YOUR INSTRUCTIONS.
Beginning with the line that contains "Kesehatan Sendi Tetap", transcribe every line down to the end of the entries, exactly, and no other lines.

Saved data entries:
▬▬▬▬▬▬

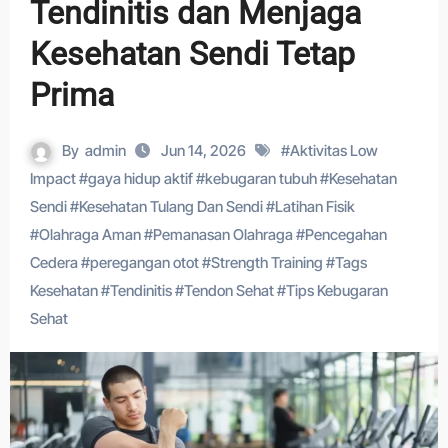
Tendinitis dan Menjaga
Kesehatan Sendi Tetap
Prima
By
admin
Jun 14, 2026
#
Aktivitas Low
Impact
#
gaya hidup aktif
#
kebugaran tubuh
#
Kesehatan
Sendi
#
Kesehatan Tulang Dan Sendi
#
Latihan Fisik
#
Olahraga Aman
#
Pemanasan Olahraga
#
Pencegahan
Cedera
#
peregangan otot
#
Strength Training
#
Tags
Kesehatan
#
Tendinitis
#
Tendon Sehat
#
Tips Kebugaran
Sehat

▬▬▬▬▬▬

ANSWER TO THE EXERCISE.
Kesehatan Sendi Tetap
Prima
By
admin
Jun 14, 2026
#
Aktivitas Low
Impact
#
gaya hidup aktif
#
kebugaran tubuh
#
Kesehatan
Sendi
#
Kesehatan Tulang Dan Sendi
#
Latihan Fisik
#
Olahraga Aman
#
Pemanasan Olahraga
#
Pencegahan
Cedera
#
peregangan otot
#
Strength Training
#
Tags
Kesehatan
#
Tendinitis
#
Tendon Sehat
#
Tips Kebugaran
Sehat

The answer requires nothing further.